Quels sont les noms des rapides d'Aime ?

Dans l'ordre de descente : la machine à couper le jambon, les 400 mètres, les moutons, les vignes, la salle à manger et le dessert. Chacun est signalé par une pancarte sur la piste cyclable qui longe l'Isère.

Pourquoi ce rapide s'appelle-t-il la machine à couper le jambon ?

À cause d'un rocher situé au milieu du rapide, dont la forme évoque une machine à couper le jambon. Le nom vient de là, et de rien d'autre : c'est une observation de guide devenue le toponyme le plus connu de l'Isère.

Les rapides d'Aime sont-ils accessibles aux débutants ?

Oui, encadrés. Ils sont classés IV, mais un raft mené par un guide diplômé d'État absorbe cette difficulté : votre rôle est de pagayer quand on vous le demande. Il faut savoir nager et ne pas avoir de contre-indication médicale.

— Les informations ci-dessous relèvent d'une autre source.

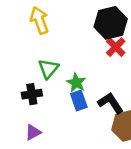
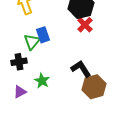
green star: (76, 83) -> (42, 81), moved
blue rectangle: (79, 100) -> (43, 35), moved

Quelle est la meilleure période pour les descendre ?

De juin à septembre pour la saison de rafting, avec un débit minimum garanti. Le mois de juin offre généralement les plus gros volumes d'eau grâce à la fonte.

Peut-on voir les rapides sans faire de rafting ?

Oui. La piste cyclable longe la rivière en rive gauche et chaque rapide y est signalé. C'est accessible à pied comme à vélo, gratuitement.